Steve's a beautiful and amazing phenomenon, but the Times piece hardly begins to describe the incredible theatre company which now gives expression to his energy and creativity. How many people would pick the shockingly-radical failed social and political phenomenon of the 1871 Paris Commune as a subject for a musical and still be able to retain the integrity and good conscience of the history?
The Civilians performed the delightfully gentle and eccentric play alluded to in the closing lines of today's article, "Canard, Canard, Goose."

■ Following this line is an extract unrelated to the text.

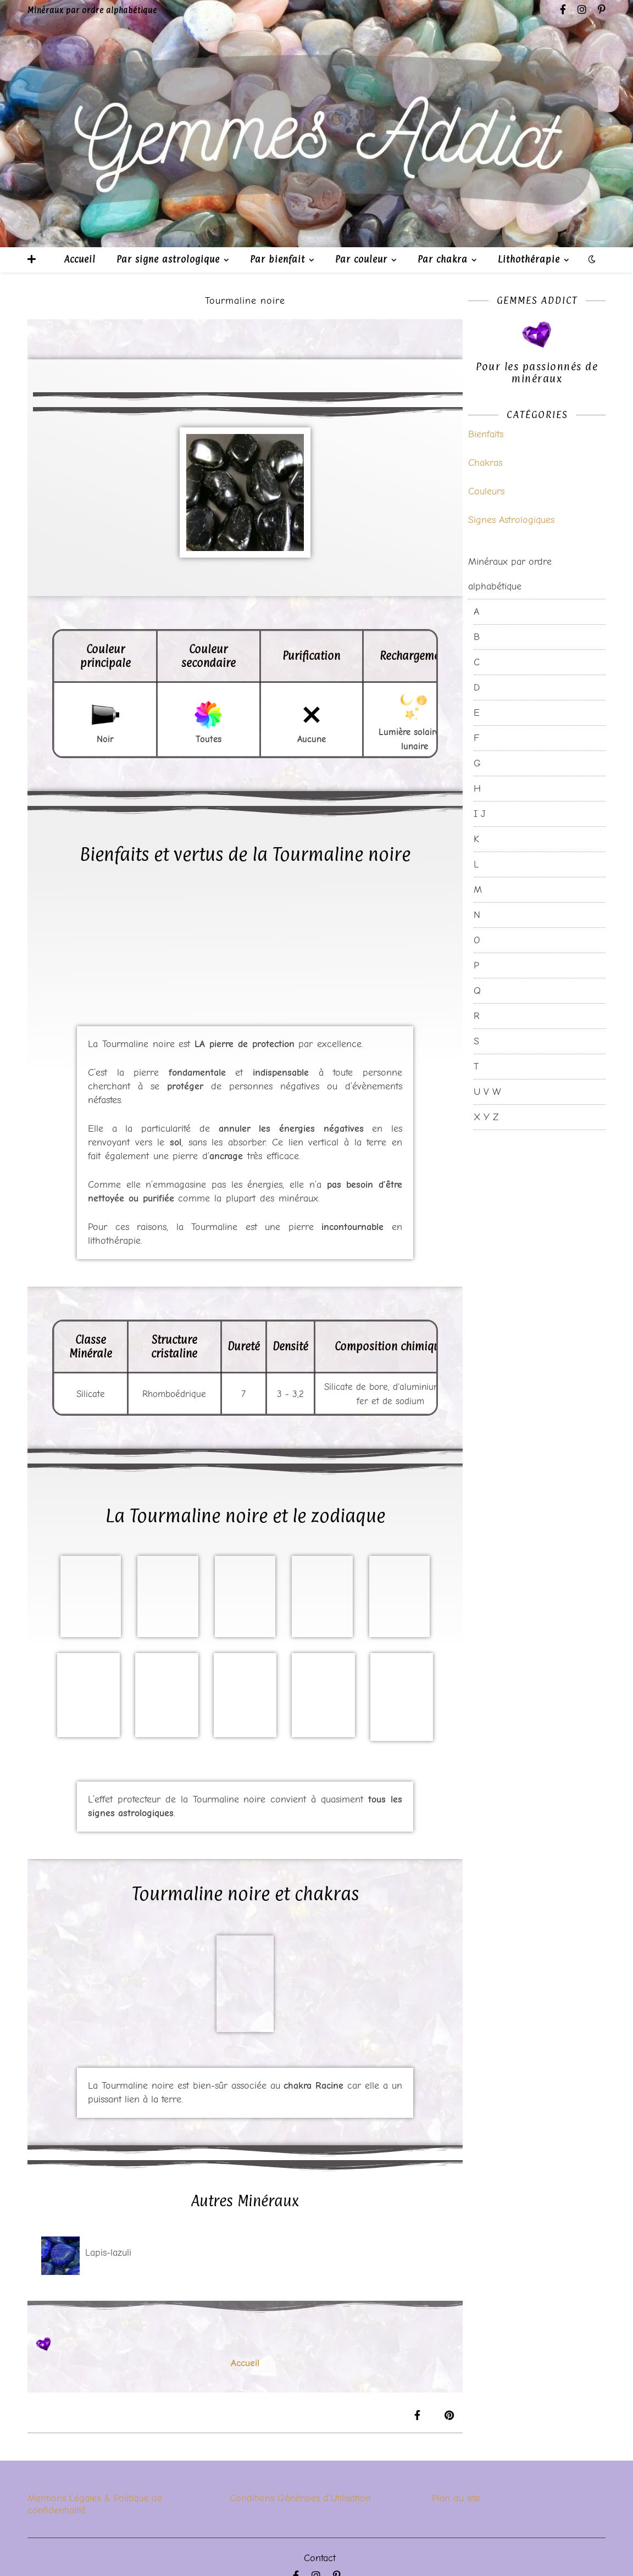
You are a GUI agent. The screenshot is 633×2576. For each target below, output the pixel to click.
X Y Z (486, 1117)
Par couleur (361, 259)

In the fall of 2001, The Civilians leave New York City to pursue a story about a Hollywood movie and a lost flock of carelessly imprinted geese resulting in an eclectic show about disorientation, misplaced empathy and coming home.An audio clip is available here.
"Canard, Canard, Goose"
Barry and I are crazy about these people and this company, and we both shun traditional "musicals" like the plague. This is more than a recommendation; this is unconditional love.
"Gone Missing" opens October 9 at the Belt Theater in New York.